TLR Advocate: December 2006

Treat Jurors Respectfully

Founding Father John Adams observed that the most sacred duty of government is to provide “equal and impartial justice to all citizens.” In keeping with that view, both the United States and Texas constitutions guarantee each of us the right to trial by an impartial jury. If our jury system is to work justly, the selection process must be designed to seat, in fact, an impartial jury. Yet, our current Texas civil trial system allows lawyers and jury consultants ample opportunity to pick jurors that are partial to their respective clients.

One way to improve jury selection is to prevent attorneys from asking prospective jurors abusive or inappropriate questions.

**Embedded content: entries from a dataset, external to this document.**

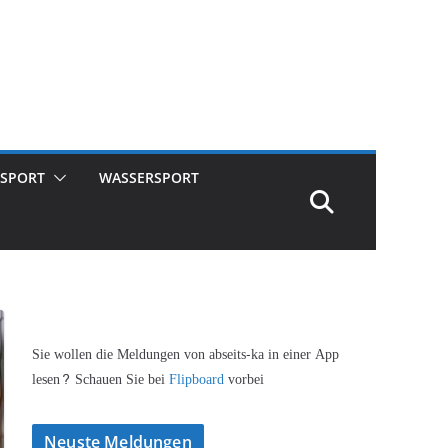
SPORT
WASSERSPORT
Sie wollen die Meldungen von abseits-ka in einer App
lesen? Schauen Sie bei
Flipboard
vorbei
Neuste Meldungen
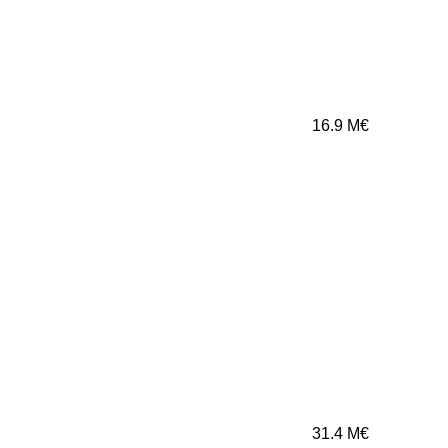
16.9
M€
31.4
M€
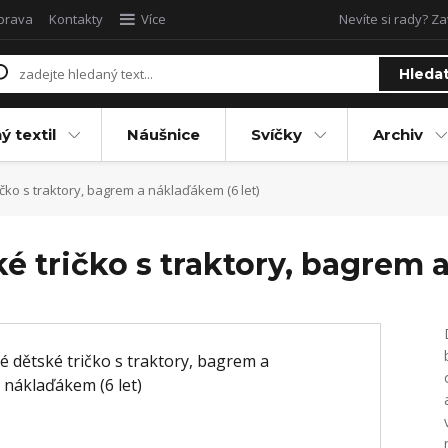
oprava
Kontakty
Více
Nevíte si rady? Za
Hleda
ý textil
Náušnice
Svíčky
Archiv
čko s traktory, bagrem a náklaďákem (6 let)
é tričko s traktory, bagrem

A couple of years ago, I was summoned to jury duty in a Harris County trial court. I consider jury service a duty that is critical to maintaining our free and orderly society, as do most citizens. I was shocked, however, to be presented a questionnaire prepared by the lawyers containing an extensive list of questions, many of which were incredibly intrusive on my privacy. I was even more astounded when private investigators showed up to photograph my home that evening, apparently to further profile my financial condition prior to the next morning’s jury selection.

When a prospective juror is asked whether he is liberal or conservative, which magazines he reads, which historical figures he most admires, or which television programs he enjoys, it is obvious that those questions are not designed to determine the impartiality of the prospective jurors. Rather, they are personality profile questions designed to identify persons whom a lawyer presumes will render a verdict favorable to a particular party.

The lawyers and jury consultants for each party are attempting to choose partial jurors, not impartial ones. Allowing them to do so undermines the fundamental purpose of trial by jury, which is to have the facts in the lawsuit determined by persons who will fairly and impartially reach their verdict on the evidence presented at trial. Texas civil trial courts are almost unique in the degree to which they allow attorneys to control the jury selection process. In federal courts, in most state courts, and even in Texas criminal courts, the trial judge controls the questioning of prospective jurors more tightly than is customary among our state’s civil trial judges. It is time that Texas judges in civil cases exercise more control over the questioning of prospective jurors to make the process more efficient and to ensure that a fair and impartial jury is seated.

Michael Stevens
TLR Executive Committee Member

TLR Around the State and Around the USA

TLR RECEIVES JUSTICE AWARD
TLR received a national award from the Foundation for the Improvement of Justice (FIJ) in September. The Atlanta-based group was formed in 1984 to encourage improvement in various systems of justice through effective innovation. TLR’s Community Affairs Director Mary Tipps and TLR PAC Director Justin Unruh traveled to Atlanta for the awards gala, which was attended by justice advocates from around the country.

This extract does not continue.